> TASK INSTRUCTIONS
Wherever a line in the data below holds "facility", copy that line.

> Dataset entries
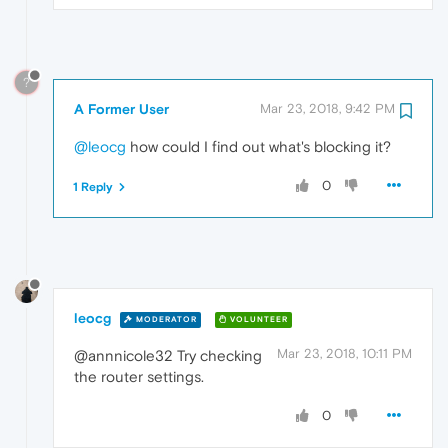
?
A Former User
Mar 23, 2018, 9:42 PM
@leocg
how could I find out what's blocking it?
0
1 Reply
leocg
MODERATOR
VOLUNTEER
Mar 23, 2018, 10:11 PM
@annnicole32 Try checking
the router settings.
0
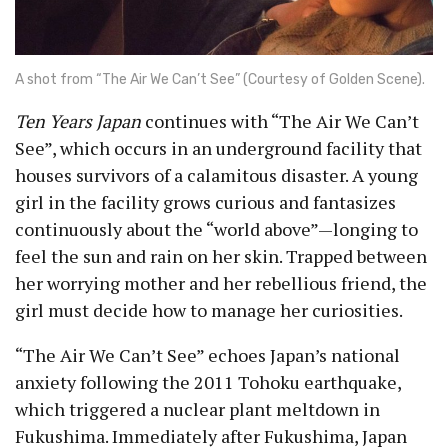
A shot from “The Air We Can’t See” (Courtesy of Golden Scene).
Ten Years Japan
continues with “The Air We Can’t
See”, which occurs in an underground facility that
houses survivors of a calamitous disaster. A young
girl in the facility grows curious and fantasizes
continuously about the “world above”—longing to
feel the sun and rain on her skin. Trapped between
her worrying mother and her rebellious friend, the
girl must decide how to manage her curiosities.
“The Air We Can’t See” echoes Japan’s national
anxiety following the 2011 Tohoku earthquake,
which triggered a nuclear plant meltdown in
Fukushima. Immediately after Fukushima, Japan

> SOLUTION TO THIS EXERCISE
See”, which occurs in an underground facility that
girl in the facility grows curious and fantasizes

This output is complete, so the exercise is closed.